Python part needs to be refactored to use the new annotation scheme. Currently, the python modules read the following from the annotation file:
- Clade identifier
- Description of the clade
The current annotation file is expected to be in the same path as the HMMER model, with an .annot file extension. For backward compatibility, we could add a flag for the new annotation file, and read it if provided, otherwise, expect to find the previous annotation file in the expected location. The class currently responsible for reading the annotation is hmmer/core/ModelAnnotator.
The Python code might need the following data from the annotation file:
- Clade ID
- Clade description as shown in tool
- Mol file for monomer (this was previously based on the clade identifer, not anymore)
[ ] Make changes in code to use the mol file name given in the new annotation format, if provided. Only needed in the Java part.
- Postprocessor: This is used by the Java part and should be passed along.
- VerificationDomains: This probably should be used within the Python part, to correct the annotation given to the Java part. I have my doubts here.
- TerminationRule: This is used by the Java part and should be passed along.
- NonElongating: This is used by the Java part and should be passed along.
- VerificationDomainIsMandatory:
Used in the python part.
Should be used after calling the DomainVerifier classes, possibly to execute some changes (either remove the feature, which is preferred, or change it) if the verification fails. Will be used only on the Java section, to decide whether to make use of the verifications done.

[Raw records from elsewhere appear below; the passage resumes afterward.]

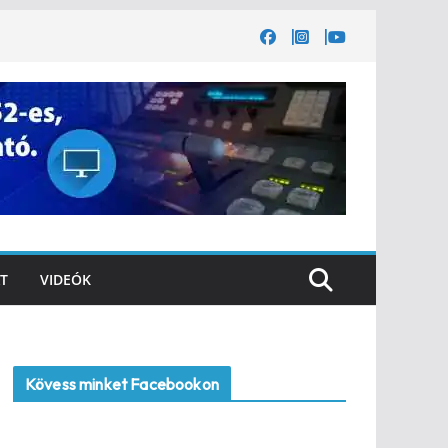
T
VIDEÓK
Kövess minket Facebookon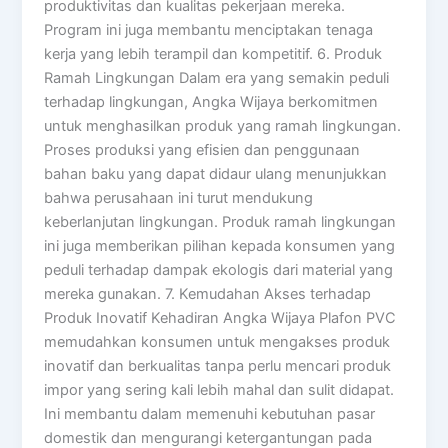
produktivitas dan kualitas pekerjaan mereka.
Program ini juga membantu menciptakan tenaga
kerja yang lebih terampil dan kompetitif. 6. Produk
Ramah Lingkungan Dalam era yang semakin peduli
terhadap lingkungan, Angka Wijaya berkomitmen
untuk menghasilkan produk yang ramah lingkungan.
Proses produksi yang efisien dan penggunaan
bahan baku yang dapat didaur ulang menunjukkan
bahwa perusahaan ini turut mendukung
keberlanjutan lingkungan. Produk ramah lingkungan
ini juga memberikan pilihan kepada konsumen yang
peduli terhadap dampak ekologis dari material yang
mereka gunakan. 7. Kemudahan Akses terhadap
Produk Inovatif Kehadiran Angka Wijaya Plafon PVC
memudahkan konsumen untuk mengakses produk
inovatif dan berkualitas tanpa perlu mencari produk
impor yang sering kali lebih mahal dan sulit didapat.
Ini membantu dalam memenuhi kebutuhan pasar
domestik dan mengurangi ketergantungan pada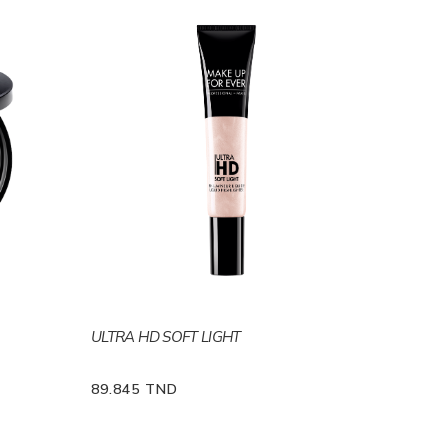
ULTRA HD SOFT LIGHT
89.845 TND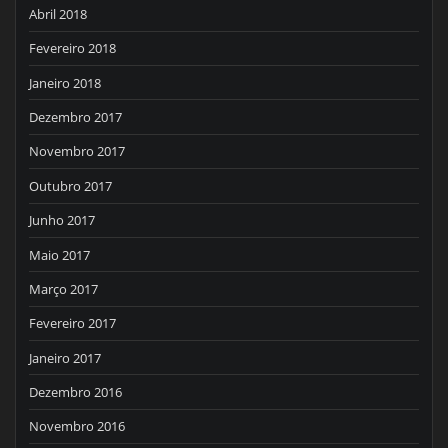
Abril 2018
Fevereiro 2018
Janeiro 2018
Dezembro 2017
Novembro 2017
Outubro 2017
Junho 2017
Maio 2017
Março 2017
Fevereiro 2017
Janeiro 2017
Dezembro 2016
Novembro 2016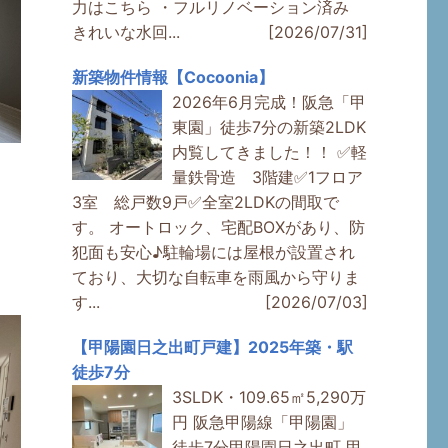
力はこちら ・フルリノベーション済み
きれいな水回...
[2026/07/31]
新築物件情報【Cocoonia】
2026年6月完成！阪急「甲
東園」徒歩7分の新築2LDK
内覧してきました！！ ✅軽
量鉄骨造 3階建✅1フロア
3室 総戸数9戸✅全室2LDKの間取で
す。 オートロック、宅配BOXがあり、防
犯面も安心♪駐輪場には屋根が設置され
ており、大切な自転車を雨風から守りま
す...
[2026/07/03]
【甲陽園日之出町戸建】2025年築・駅
徒歩7分
3SLDK・109.65㎡5,290万
円 阪急甲陽線「甲陽園」
徒歩7分甲陽園日之出町 甲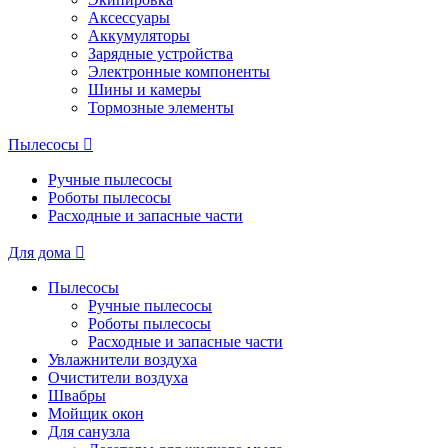
Аксессуары
Аккумуляторы
Зарядные устройства
Электронные компоненты
Шины и камеры
Тормозные элементы
Пылесосы
Ручные пылесосы
Роботы пылесосы
Расходные и запасные части
Для дома
Пылесосы
Ручные пылесосы
Роботы пылесосы
Расходные и запасные части
Увлажнители воздуха
Очистители воздуха
Швабры
Мойщик окон
Для санузла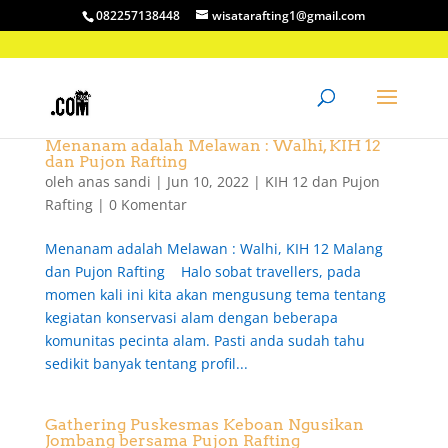
082257138448
wisatarafting1@gmail.com
Menanam adalah Melawan : Walhi, KIH 12
dan Pujon Rafting
oleh
anas sandi
|
Jun 10, 2022
|
KIH 12 dan Pujon
Rafting
|
0 Komentar
Menanam adalah Melawan : Walhi, KIH 12 Malang
dan Pujon Rafting Halo sobat travellers, pada
momen kali ini kita akan mengusung tema tentang
kegiatan konservasi alam dengan beberapa
komunitas pecinta alam. Pasti anda sudah tahu
sedikit banyak tentang profil...
Gathering Puskesmas Keboan Ngusikan
Jombang bersama Pujon Rafting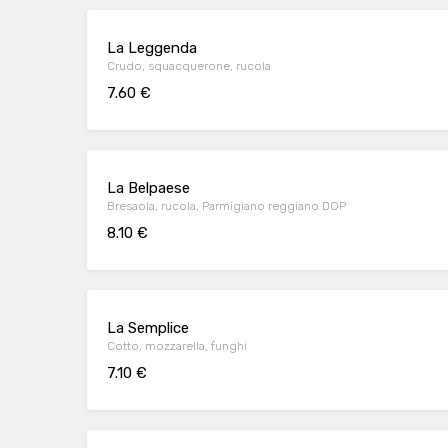
La Leggenda
Crudo, squacquerone, rucola
7.60 €
La Belpaese
Bresaola, rucola, Parmigiano reggiano DOP
8.10 €
La Semplice
Cotto, mozzarella, funghi
7.10 €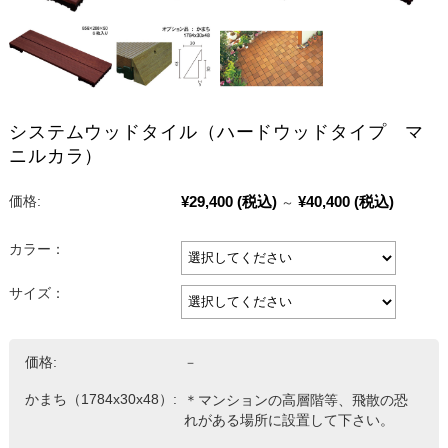
システムウッドタイル（ハードウッドタイプ マ
ニルカラ）
¥29,400
(税込)
¥40,400
(税込)
価格:
～
カラー：
サイズ：
価格:
－
かまち（1784x30x48）:
＊マンションの高層階等、飛散の恐
れがある場所に設置して下さい。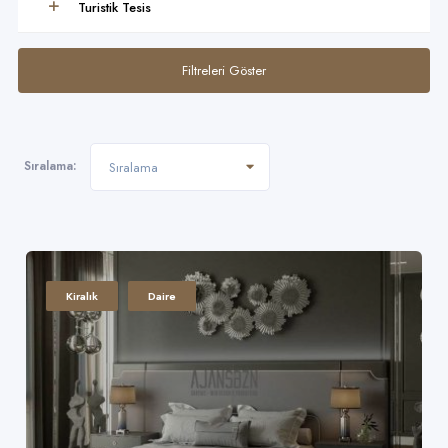
Turistik Tesis
Filtreleri Göster
Sıralama:
Sıralama
Kiralık
Daire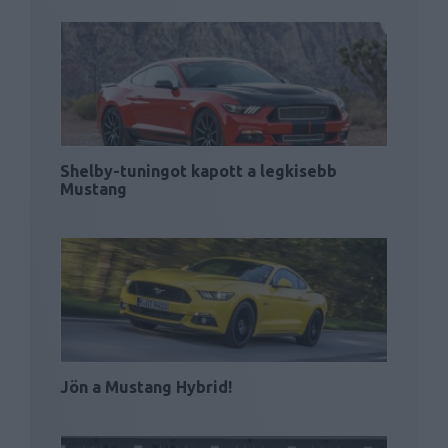
Shelby-tuningot kapott a legkisebb
Mustang
Jön a Mustang Hybrid!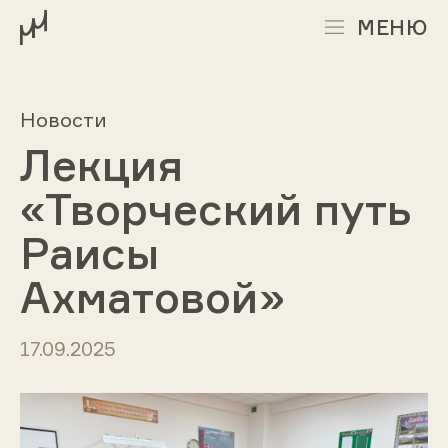
МЕНЮ
Новости
Лекция
«Творческий путь
Раисы
Ахматовой»
17.09.2025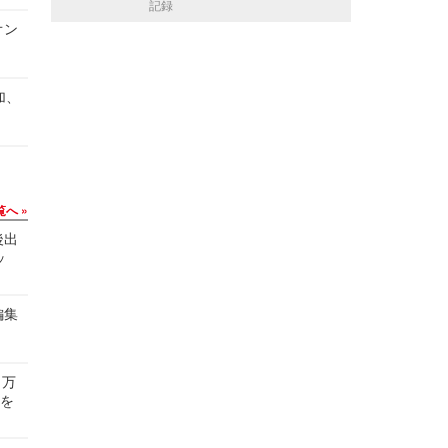
記録
オン
加、
覧へ
後出
ッ
編集
 万
せを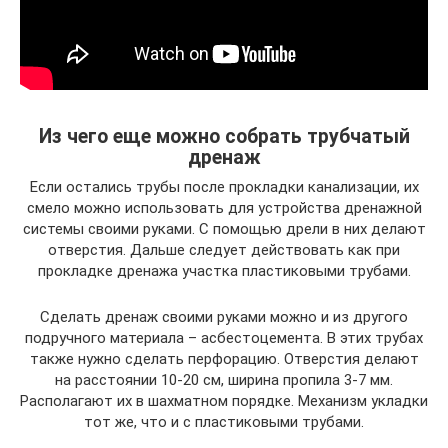
Из чего еще можно собрать трубчатый
дренаж
Если остались трубы после прокладки канализации, их
смело можно использовать для устройства дренажной
системы своими руками. С помощью дрели в них делают
отверстия. Дальше следует действовать как при
прокладке дренажа участка пластиковыми трубами.
Сделать дренаж своими руками можно и из другого
подручного материала – асбестоцемента. В этих трубах
также нужно сделать перфорацию. Отверстия делают
на расстоянии 10-20 см, ширина пропила 3-7 мм.
Располагают их в шахматном порядке. Механизм укладки
тот же, что и с пластиковыми трубами.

This also means that these fields need to make it into the new file that Python writes for the Java-CDK part (features file), or that Python generates a simplified file for Java and Java reads all these from the annotation file. One way to go would be to combine in the feature file the fields produced by Python from the sequence search and all the elements read from the annotation file, to avoid the risk of the Java part running with an incorrect annotation file. All the fields produced through the sequence search are stored initially in qualifiers inside SeqFeatures objects, which go inside the SeqRecords returned by the FeatureMarker classes in Query.core. These are in turn written to the .feature file passed to Java by SimpleFeatWriter class in SimpleFeatWriter.core. This could the place to add all the annotation elements if a unified output is to be used.
Alternatively, the annotation file can be passed to Java, alongside the file with the results of the sequence searches and domain annotations alterations.